Violence can occur at home or whereever is considered the "safest", "most peaceful" place

A new study from Vietnam shows sluggish progress in eliminating violence against women, but attitudes are changing.

Gender stereotypes and social attitudes often lead to victim blaming and inappropriate methods. Inappropriate reconciliation measures This has contributed to making the offenders remain out of the law. © UNFPA Vietnam/Nguyen Minh Duc

“On my body, there are still traces of my husband. I have permanent scars all over my face so I can never forget him.” These were the words of Tuyen (not her real name), a woman in her 50s living in rural Vietnam.

Her experience is far too common, shows a new UNFPA-supported study – the world’s first follow-up research using a cross-culturally validated method originally developed by the World Health Organization (WHO). The study interviewed thousands to collect a nationally and culturally representative sample of women, producing more reliable data than what are usually available. 

It offers, for the first time, a glimpse into the progress made in eliminating violence against Vietnamese women since the first such survey was conducted in 2010.

On the one hand, there has been only a modest decrease in women’s experience of physical and emotional violence at the hands of their partners, and a reported increase in sexual partner violence.

On the other hand, younger women reported experiencing less violence than older women. And there have been promising changes in younger women’s attitudes about their rights and empowerment. Increased reports of sexual violence, researchers explain, could be an indication that people, particularly in the younger generation, are more open to discussing and recognizing sexual violence.

In 2010, 34.4 per cent of women reported experiencing physical and/or sexual violence by a partner. In 2019, this number was 32 per cent.

In 2010, 33.3 per cent of women reported experiencing controlling behaviour from a partner. This number fell to 27.3 per cent in 2019.

The slow pace of progress is worrying, experts say.
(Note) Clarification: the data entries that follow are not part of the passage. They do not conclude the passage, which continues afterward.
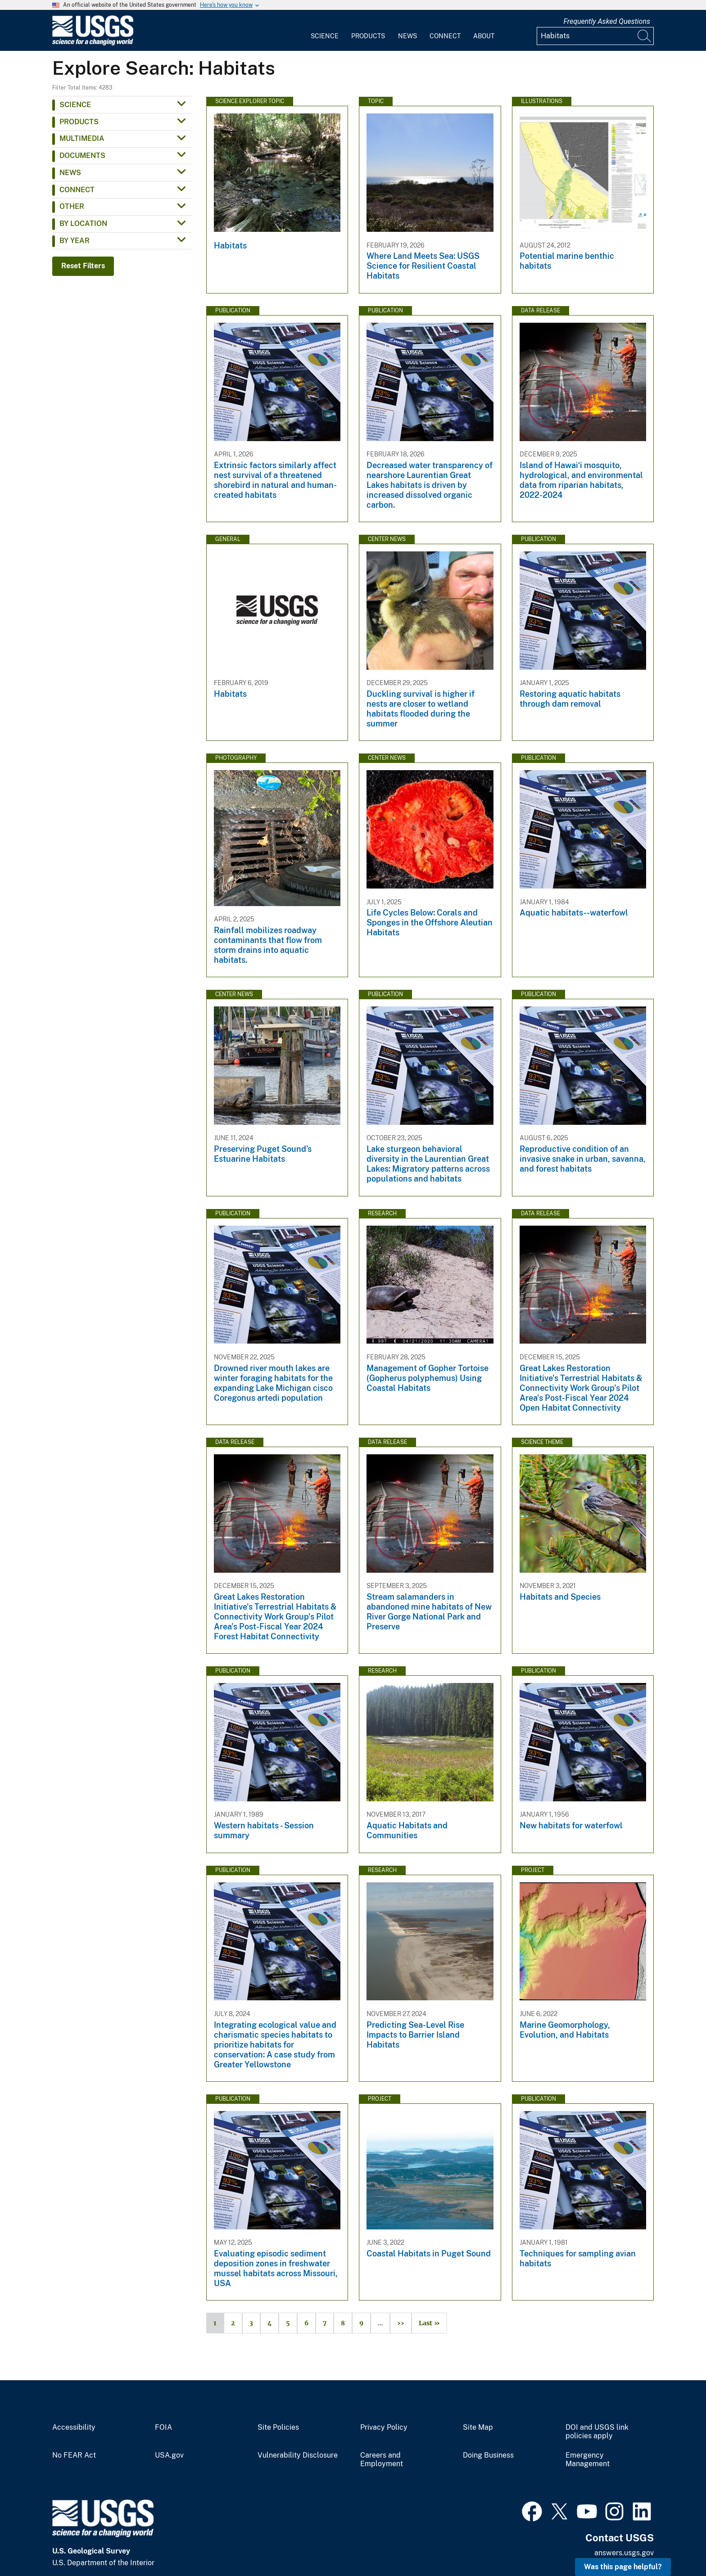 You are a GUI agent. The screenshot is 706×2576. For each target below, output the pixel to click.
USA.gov (169, 2455)
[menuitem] (324, 30)
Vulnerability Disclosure (298, 2455)
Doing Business (488, 2455)
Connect (445, 36)
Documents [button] (82, 155)
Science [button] (75, 104)
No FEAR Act (74, 2455)
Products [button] (79, 121)
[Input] (595, 36)
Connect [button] (77, 189)
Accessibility (73, 2427)
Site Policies (278, 2427)
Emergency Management (588, 2459)
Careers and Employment (381, 2459)
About (483, 36)
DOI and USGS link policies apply (597, 2431)
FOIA (163, 2427)
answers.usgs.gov (624, 2553)
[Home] (92, 43)
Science (325, 36)
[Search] (645, 36)
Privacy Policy (383, 2427)
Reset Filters (83, 266)
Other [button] (71, 206)
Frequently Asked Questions (606, 21)
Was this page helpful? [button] (623, 2566)
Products (368, 36)
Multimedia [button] (81, 138)
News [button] (70, 172)
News (407, 36)
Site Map (478, 2427) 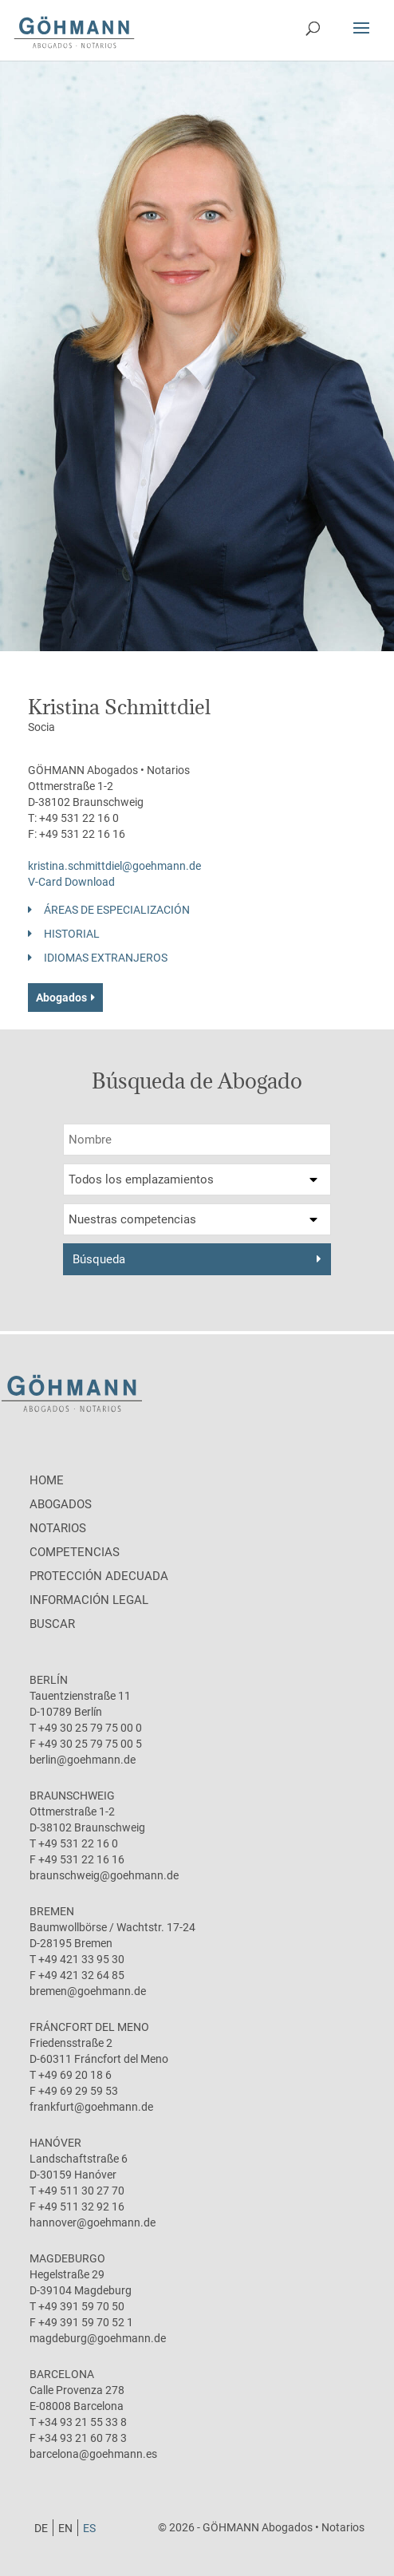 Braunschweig (72, 1795)
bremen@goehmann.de (88, 1991)
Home (47, 1480)
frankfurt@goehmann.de (91, 2106)
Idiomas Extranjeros (105, 957)
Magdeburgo (67, 2258)
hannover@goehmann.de (93, 2222)
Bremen (52, 1911)
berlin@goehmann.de (83, 1759)
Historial (72, 933)
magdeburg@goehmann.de (98, 2338)
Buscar (52, 1624)
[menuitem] (41, 2527)
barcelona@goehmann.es (93, 2454)
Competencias (75, 1552)
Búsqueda (99, 1259)
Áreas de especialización (117, 909)
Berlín (49, 1679)
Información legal (89, 1600)
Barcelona (62, 2374)
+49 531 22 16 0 (79, 818)
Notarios (58, 1528)
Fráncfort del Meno (89, 2027)
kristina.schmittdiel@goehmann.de (114, 865)
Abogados (61, 997)
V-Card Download (71, 881)
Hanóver (55, 2142)
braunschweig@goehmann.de (104, 1875)
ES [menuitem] (89, 2528)
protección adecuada (99, 1576) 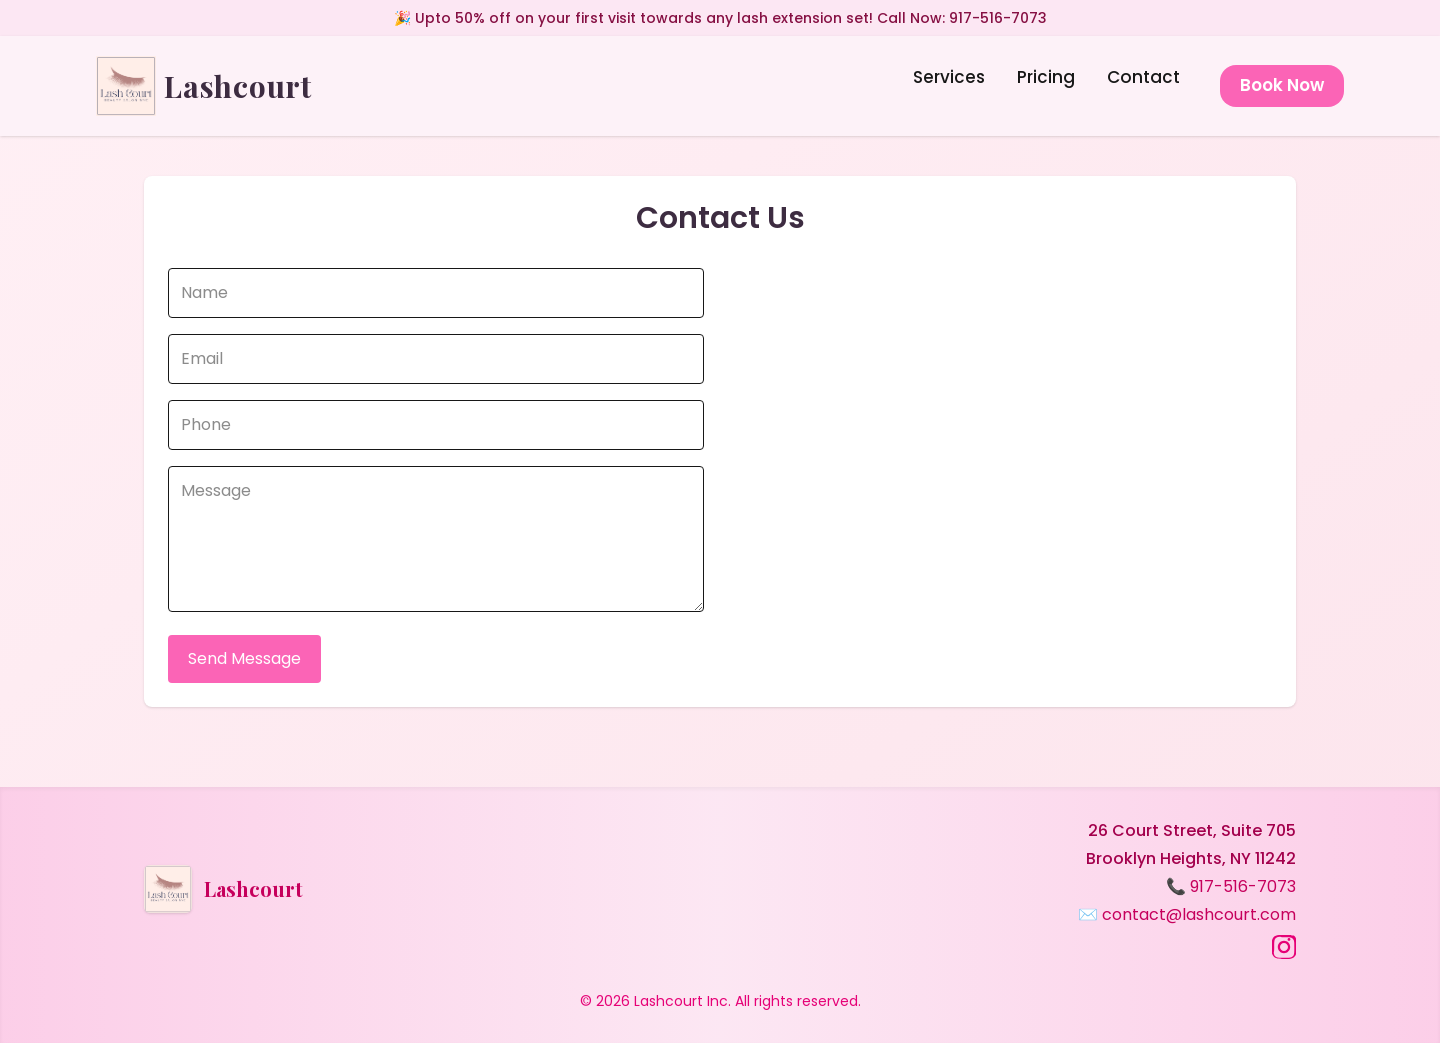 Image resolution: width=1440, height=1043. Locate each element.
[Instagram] (1284, 947)
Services (949, 77)
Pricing (1046, 77)
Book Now (1282, 85)
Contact (1143, 77)
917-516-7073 (1243, 886)
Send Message (244, 658)
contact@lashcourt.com (1199, 914) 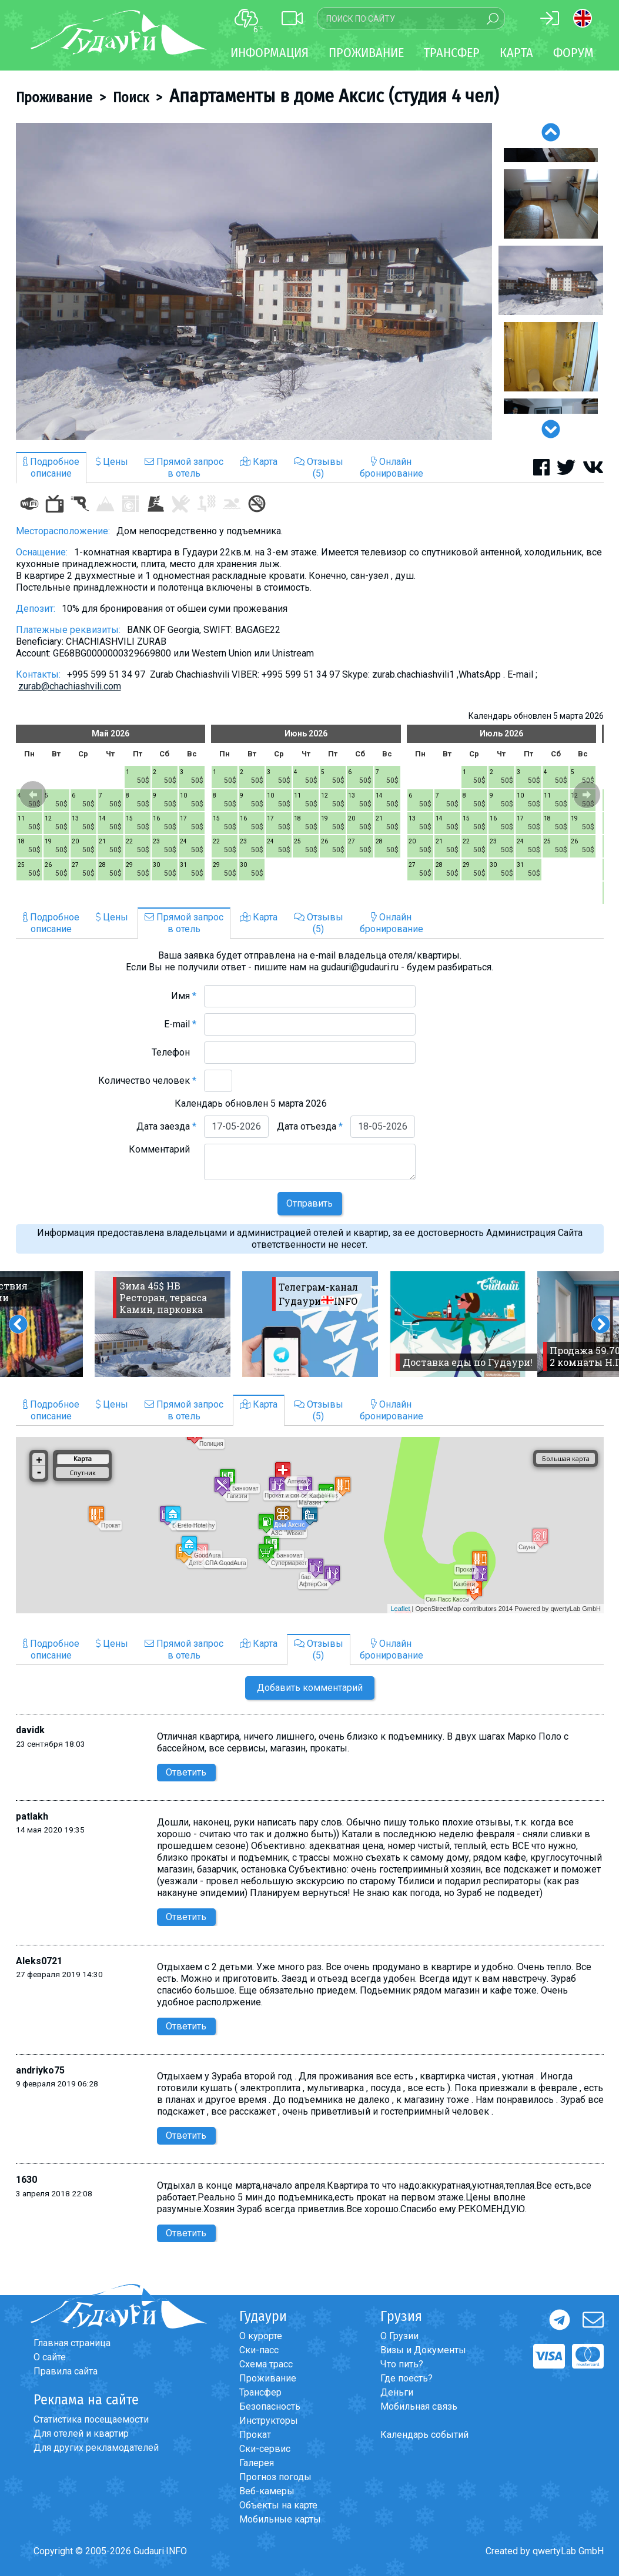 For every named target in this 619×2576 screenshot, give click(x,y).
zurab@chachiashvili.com (69, 686)
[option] (254, 281)
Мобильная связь (418, 2406)
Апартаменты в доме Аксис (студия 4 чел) (333, 96)
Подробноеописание (51, 467)
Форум (573, 53)
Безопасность (269, 2406)
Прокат (255, 2434)
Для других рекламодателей (96, 2447)
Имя (183, 995)
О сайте (50, 2357)
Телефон (174, 1052)
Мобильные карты (280, 2519)
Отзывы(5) (318, 467)
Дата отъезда (310, 1126)
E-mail (180, 1024)
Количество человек (147, 1080)
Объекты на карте (278, 2505)
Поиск (131, 97)
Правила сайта (66, 2371)
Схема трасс (266, 2364)
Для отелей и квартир (81, 2433)
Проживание (54, 97)
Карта (516, 53)
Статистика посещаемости (91, 2419)
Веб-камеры (267, 2491)
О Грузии (399, 2335)
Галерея (256, 2462)
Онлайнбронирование (391, 467)
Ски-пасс (259, 2350)
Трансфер (260, 2392)
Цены (112, 461)
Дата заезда (166, 1126)
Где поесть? (406, 2378)
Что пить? (401, 2364)
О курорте (260, 2335)
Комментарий (162, 1149)
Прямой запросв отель (184, 467)
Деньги (396, 2392)
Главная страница (72, 2343)
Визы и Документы (423, 2350)
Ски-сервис (264, 2448)
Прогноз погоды (275, 2477)
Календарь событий (424, 2434)
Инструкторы (268, 2420) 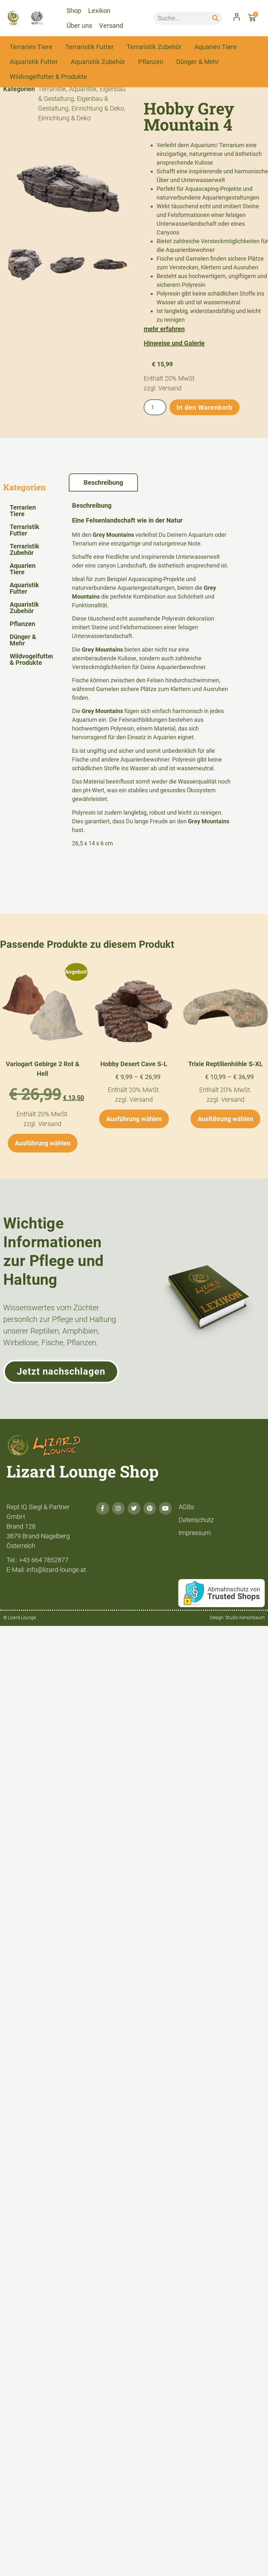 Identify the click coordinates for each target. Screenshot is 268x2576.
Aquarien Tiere (215, 47)
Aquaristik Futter (34, 62)
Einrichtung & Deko (97, 108)
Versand (111, 25)
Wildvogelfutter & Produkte (48, 77)
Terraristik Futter (89, 47)
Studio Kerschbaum (245, 1617)
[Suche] (215, 18)
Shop (74, 11)
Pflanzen (150, 62)
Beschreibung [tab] (103, 482)
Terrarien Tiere (31, 47)
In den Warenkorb (204, 407)
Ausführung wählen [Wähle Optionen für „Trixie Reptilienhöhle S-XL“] (225, 1119)
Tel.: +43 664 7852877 (37, 1560)
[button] (10, 265)
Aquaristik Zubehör (98, 62)
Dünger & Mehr (197, 62)
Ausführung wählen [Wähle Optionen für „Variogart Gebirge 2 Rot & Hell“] (42, 1143)
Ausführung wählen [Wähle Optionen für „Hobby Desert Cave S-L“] (134, 1119)
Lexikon (99, 11)
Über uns (79, 25)
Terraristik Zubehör (154, 47)
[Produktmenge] (155, 407)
“Violence against women remains hidden because gender stereotypes are still common in society. Silence, stigma from the community and a culture of blame are barriers that prevent the survivors from speaking out and seeking help,” said Nguyen Thi Ha, Vice Minister of the Ministry of Labour, Invalids and Social Affairs, which collaborated with the General Statistics Office, UNFPA and Australia’s Department of Foreign Affairs and Trade in executing the study.

In some cases, there has even been regression.

Social norms tolerating sexual violence, harmful gender stereotyping held by justice providers and gender-blind justice systems are contributing to a culture of impunity. © UNFPA Vietnam/Nguyen Minh Duc

In 2010, 9.9 per cent of women reported experiencing sexual violence by a partner in their lifetimes. This number rose to 13.3 per cent in 2019. Reported non-partner sexual violence rose to 9.0 per cent from 2.3 per cent.

Still, further research is needed to determine whether these reflect a true increase in sexual violence or if respondents today are more aware, and better equipped, to speak about what has happened to them.

In fact, data about violence against women are notoriously difficult to obtain and analyse. Survivors seldom seek help. As a result, metrics such as police reports or calls to emergency hotlines fail to capture the majority of violence experienced by women.

With this study’s release, Vietnam leads the way towards better data collection. This survey produces more reliable evidence by interviewing a large, nationally and culturally representative sample of women. The interviewers are trained in confidentiality and safety in order to elicit clear answers on different forms of violence.

The methodology, developed by WHO, has been used in some 30 countries globally – 26 of them in the Asia-Pacific region, where UNFPA and the Government of Australia have been prioritizing the study of gender-based violence through the kNOwVAWdata initiative.

“Getting better evidence about violence against women, not surprisingly, is hugely difficult.  Far too many women remain silent for a number of reasons. Their husbands or partners might beat them up again. Or they are afraid of not being taken seriously, or even of being blamed for having ‘provoked’ the violence in the first place,” said Dr. Henriette Jansen, who is the technical lead of the kNOwVAWdata project.

“We need to have accurate data so we can provide the best possible services to women who have been subjected to violence,” she added.

In the coming years, more countries will conduct follow-up research using this same methodology.

Experts say the results from Viet Nam could be a sign of what is happening elsewhere – sluggish progress in ending violence, even as women are increasingly aware of their rights.

Tuyen’s own story mirrors these slow but crucial changes.

“For 26 years, I cared for him. In exchange, I was beaten,” she said of her husband. “My head was beaten, my back bruised. My legs and arms were severely broken… Three years ago, I decided to save myself.”

Tuyen left her husband and began volunteering at the local women’s union. Now she serves as a mentor and role model for other women.

“My experience has helped me to understand and relate to women that have struggled,” she said, “to help them find new happiness.”